My hand dwarfs the imprint I left, but my father returns it to me now not because it was mine, or even because it was made by me.  Despite its age, the plate with my six-year old hand print looks new, like it was kept in a vault. There is no dust, no dirt and hardly a chip. For thirty years he treasured it, kept it safe. And more than any sentimentality its return conjures up, its condition shows me something else, so simple and so powerful. 
He loves me. 

Roots, memory and stories

Fri ,25/05/2007

So, I’m off to Madeira today. It’s a sunny and warm day in London. Busy place, kind of like new york, except vaguely more polite – friendlier anyway. I can’t say I’d want to spend any extended time here. If I came back I’d check out a few galleries and bookstores, but otherwise it’s just another big, crowded, expensive city with probably too many very well dressed people in too much of a rush.

I didn’t manage to go out last night, choosing instead to catch up on sleep and write a bit. I did take a stroll through Soho right around the beginning of bar hopping time (which is the second work is over, apparently) – it was already rowdy.

I started thinking about roots and what it really means to be *from* somewhere. I was born in Canada, but I feel a connection to Madeira through my parents and family who were all born there and lived a solid chunk of their life there. I’m thinking about how I know Madeira mostly as a picture, painted by many overlapping, conflicting, and incomplete stories that my mother has told. I don’t know it as much through my father, so this is gonna be really interesting for me how much the picture changes.

I was also thinking about how when people in our lives die, we really aren’t left with much – some pictures, some documents that claim they existed, and maybe if we’re lucky, an old 8mm film or a video or two. And the memories we have change over time. They become less detailed. A little more like feelings and ideas than anything precise or vivd. I feel that way about my brother, who died when i was 13. Luckily i have some audio recordings of him singing and playing music, so I have something to recall his voice by – i think things like that help keep memories more vivid. But mostly he’s a fading ghost for me. I was a kid when he left. And largely, I remember him through the eyes of a kid. He really took on being a father figure when my father left us. He came back from BC and made sure he was present in my life when my father wasn’t. My strongest memories are of playing frisbee in the park or watching him play guitar. He introduced me to music, to art and to nature. And 21 years later, it’s hard to remember all that – events kind of blur into each other, the story changes, I probably make some things up. I remember the things I want to and interpret them in ways that i like.

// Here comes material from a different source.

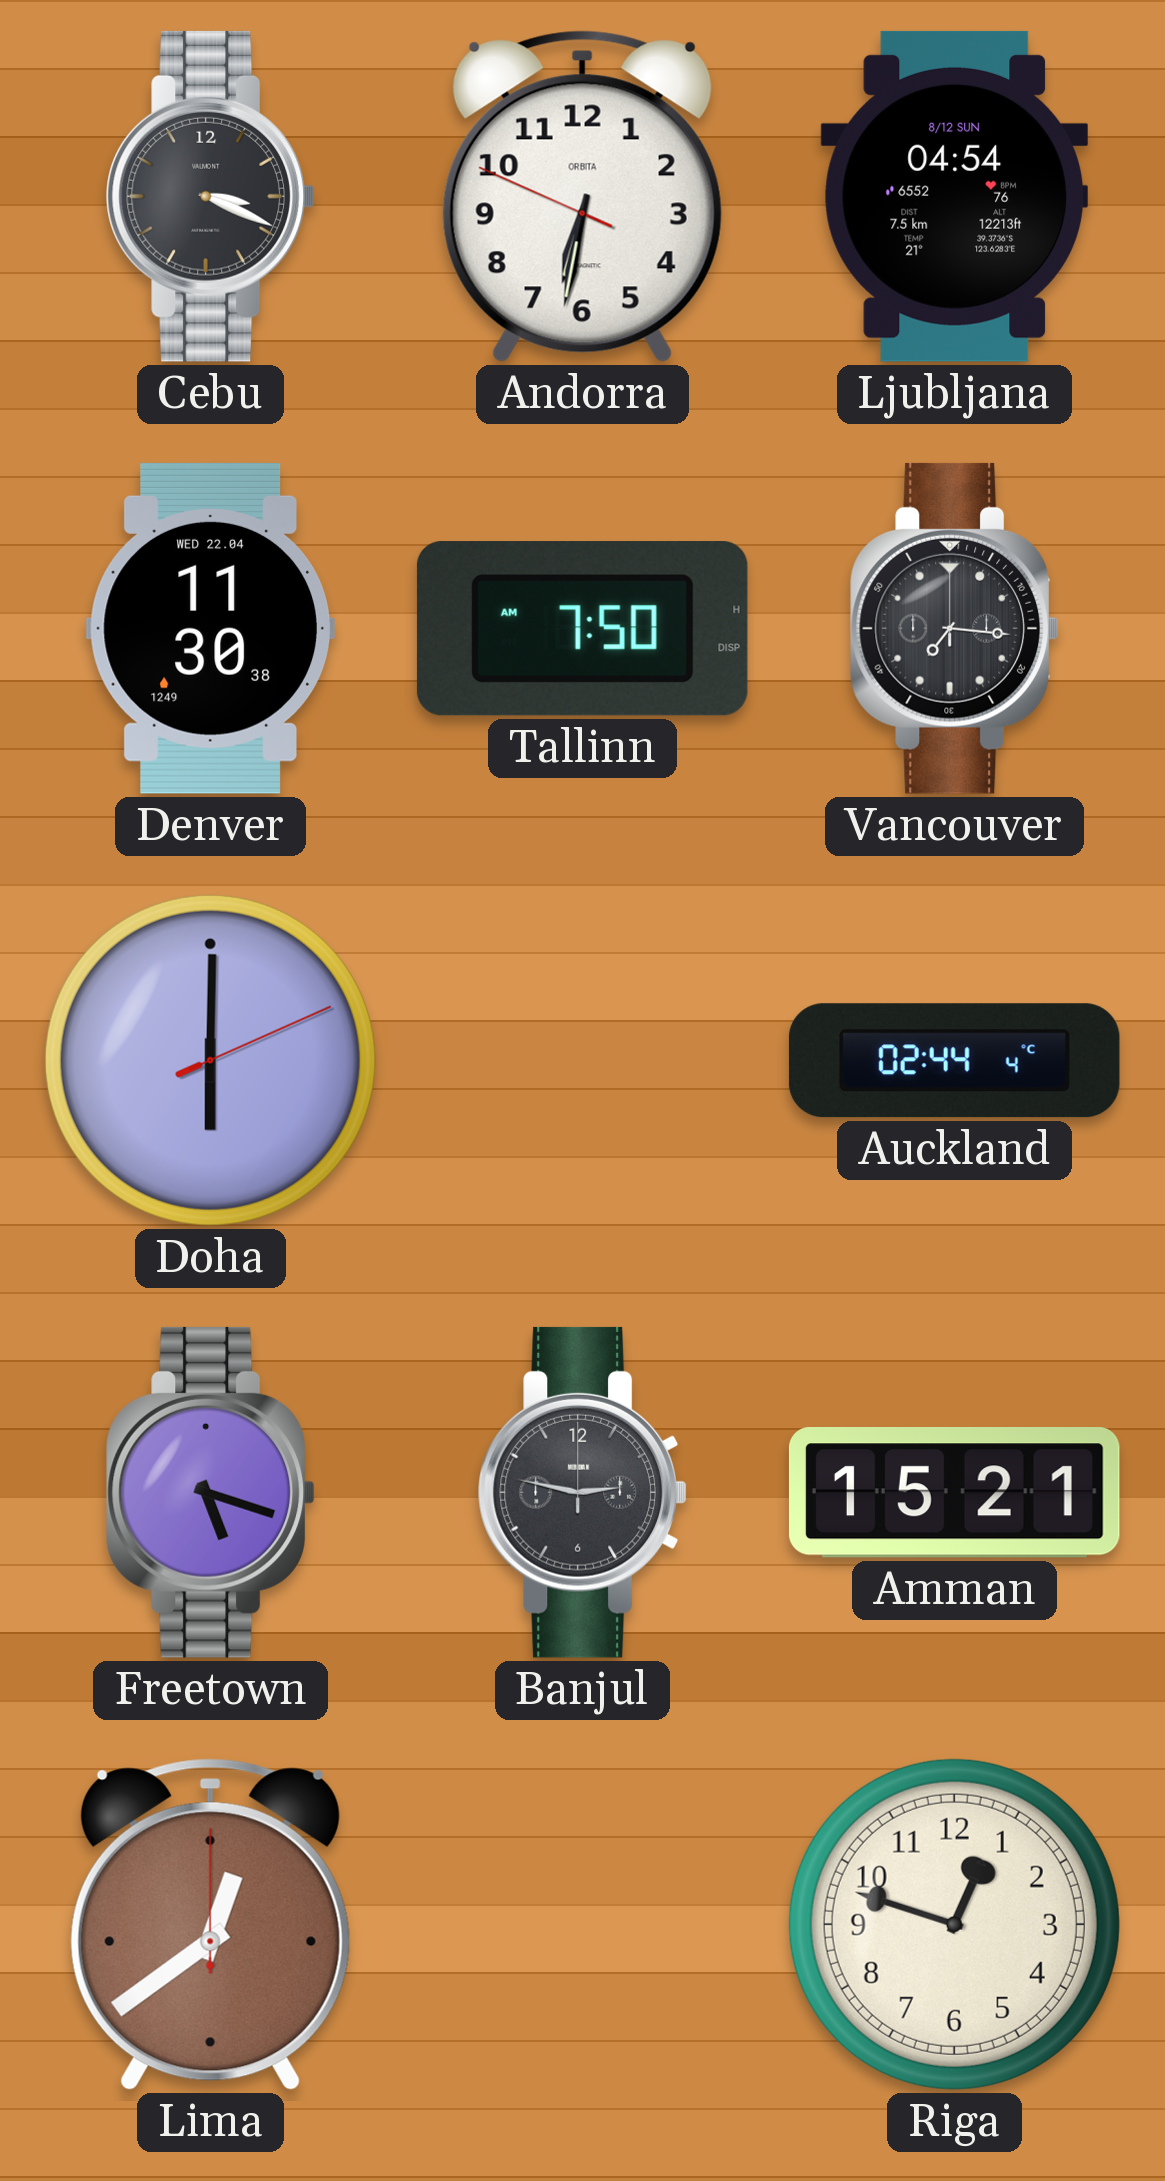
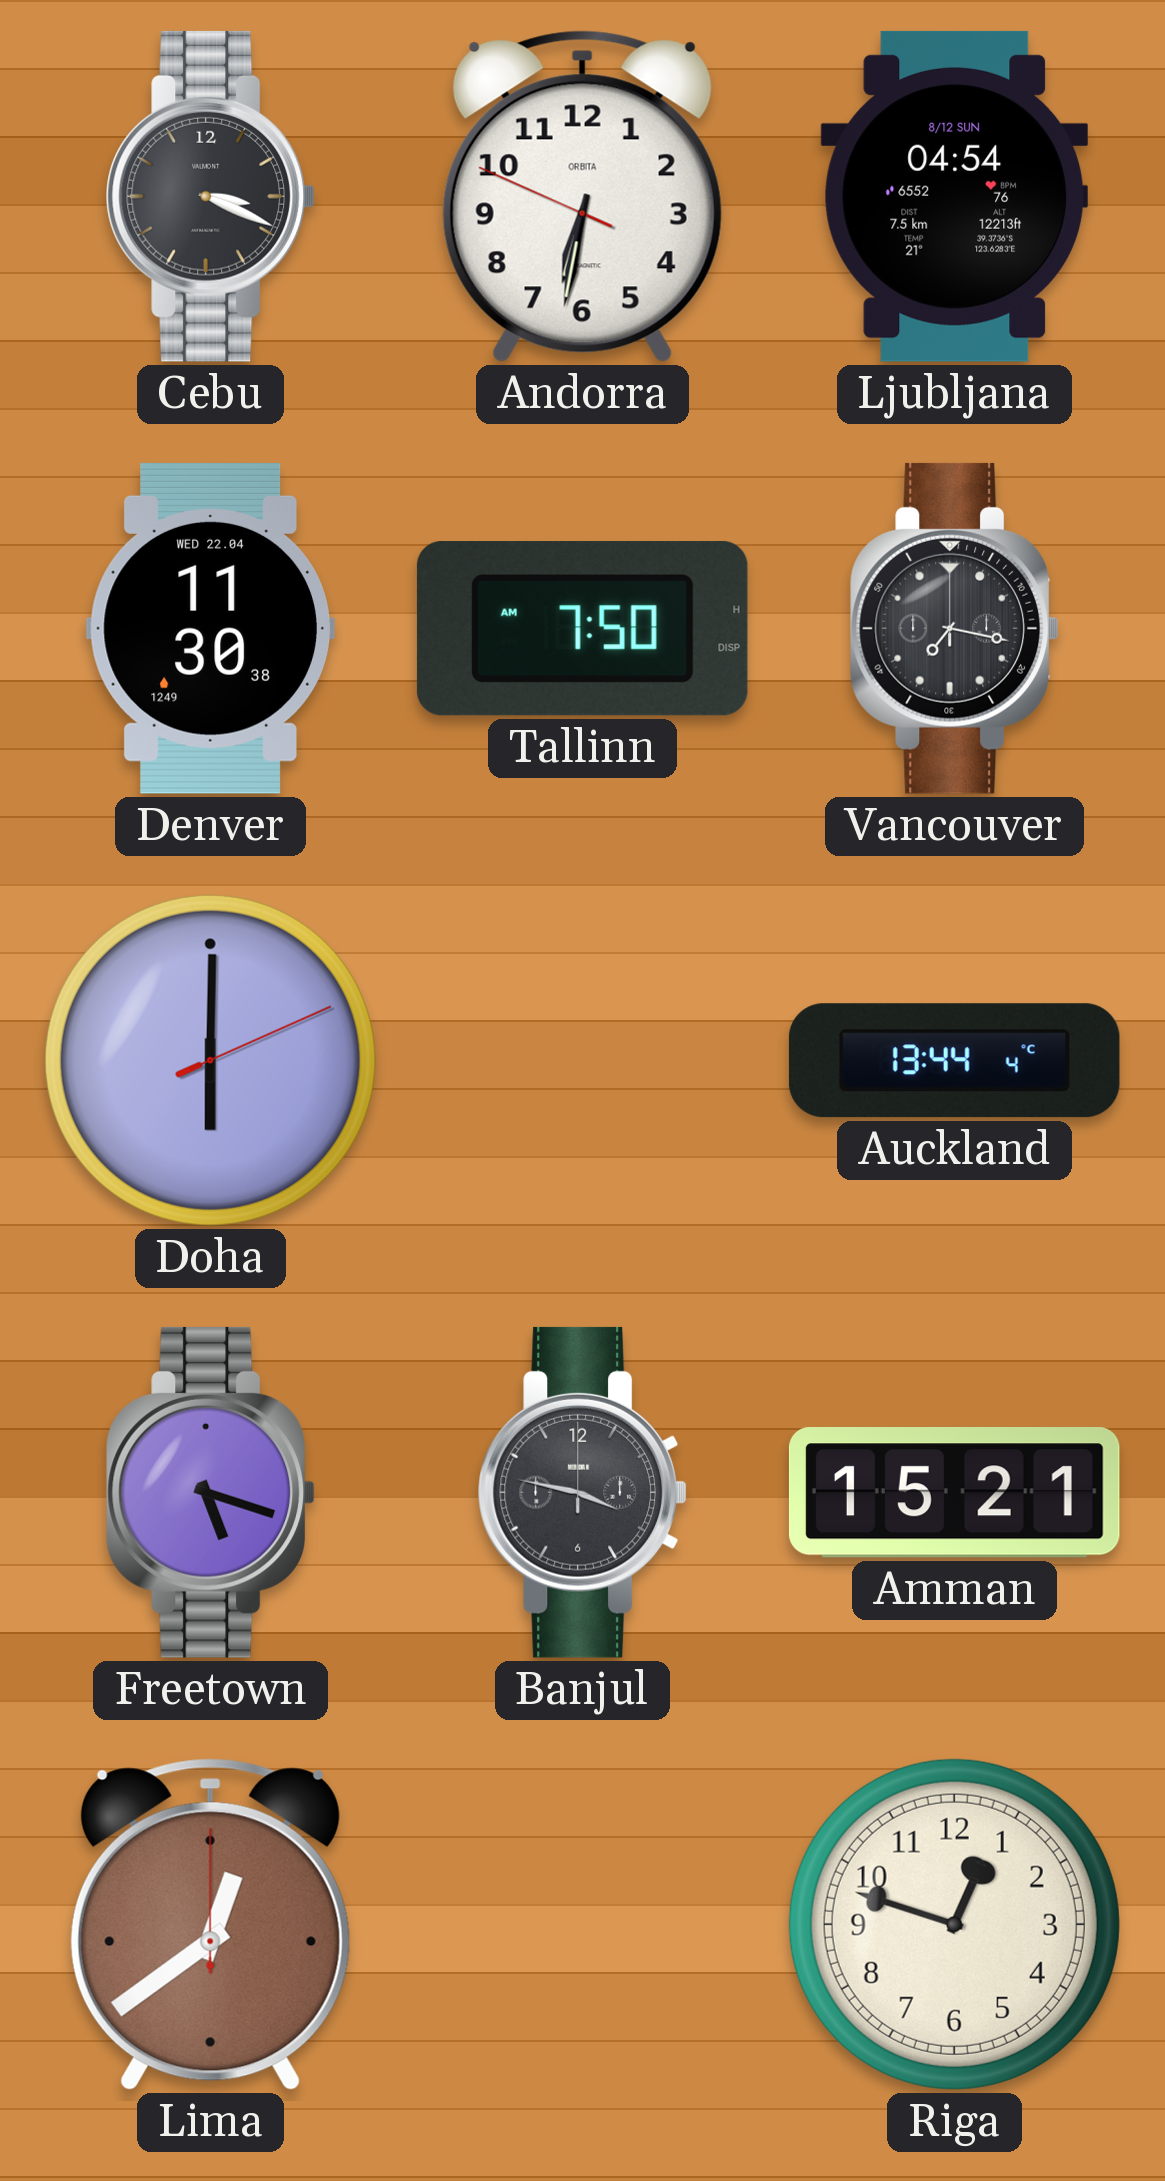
Vancouver: 7:16 -> 7:17
Auckland: 02:44 -> 13:44
Banjul: 2:47 -> 3:47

Anyway, I’ve been thinking about memory and story-telling and how the further away we get from something, the more the story changes – I think about that in terms of my mother and her non-stop stories – no narrative – just bits and pieces interconnected like some hyper-active web page with too many links. And I think about that too in terms of documentary and interviewing people about their past – about how people tell the stories they like to tell and avoid ones that conflict with the picture they want to paint. I think about how fallible memory is and how ultimately we tell stories because we have to – it’s the only way we know how to interpret our lives.

Anyway, I’m pretty intense today, but still finding moments to look around and just take things in. It is a very beautiful day.